Though Kimbell’s daughter was radicalized while living in the Pacific Northwest, she may very well have faced a similar environment in New Mexico had Kimbell been able to get her to move back with him. That’s because New Mexico, like California, Oregon, and Washington state, has surrendered to gender ideology, Kimbell said.
Especially in light of recent laws passed in neighboring states Oklahoma and Texas that restrict child sex-change medicalization for kids, New Mexico has become a hotspot for child gender transition tourism. In fact, the state has one of the most extreme laws on gender transition in the country, shielding medical providers from legal ramifications if they perform these invasive experiments on children.

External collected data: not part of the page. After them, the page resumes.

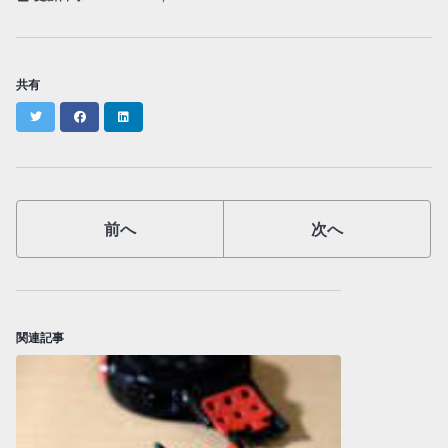
共有
Twitter
Facebook
LinkedIn
前へ
次へ
関連記事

In 2023, New Mexico’s state government doubled down and passed another law protecting doctors from civil or criminal liability related to child gender transitioning and preventing parental notification for a minor’s transgender procedures. As a result, out-of-state officials, potentially acting on behalf of concerned parents, are barred from accessing information about kids who receive these procedures in New Mexico.
“You can’t tell what’s a male and what’s a female down in downtown Albuquerque,” Kimbell said. “The mental health awareness here in New Mexico is horrible.”
Kimbell is right. The percentage of New Mexican youth in 2017 experiencing feelings of sadness and hopelessness (35.8%) was significantly higher than that of United States youth (31.5%), according to New Mexico’s Health Indicator Data.
“It’s all because of the gender identification restructuring,” Kimbell said. “‘You be what you feel like.’ New Mexico has gotten horribly liberal.”
New Mexico’s radical commitment to gender ideology has been especially evident in the state’s education system. In 2023, nonprofit Parents Defending Education discovered that Albuquerque Public Schools had a policy that appeared to encourage school districts to keep the gender identity of students a secret from parents.
The New Mexico education system’s devolution into political activism is “ruining our children,” Kimbell said.
“There was a problem with a teacher in New Mexico that hung up the pride flag but took down the American flag,” he added.
It’s similar to the academic neglect that he said happened to his daughter during the pandemic at her high school in Phoenix, Arizona, another progressive bastion in the Southwest. Before the pandemic, Kimbell’s daughter was an A+ student, but she ultimately didn’t graduate.
“So, somewhere in those three years, the school system failed my daughter,” he said. She was an A-B student and then in 10th grade, she just went downhill from there.” Kimbell still hasn’t spoken to his daughter since his last tense phone call with her, but he believes she underwent a double mastectomy since, he said.
As in Oregon, where Kimbell’s daughter could have had her surgery paid for by the taxpayer, New Mexico Medicaid covers gender transition hormone therapy and surgeries for minors.
“I pray everyday that I’ll somehow get my kid back,” he said. “In my mind, she’ll always be my daughter. You can try and chop your [breasts] off and be that all you want, but that does not change the way God made you. And there’s nothing anybody can think, say, or do to make me believe otherwise.”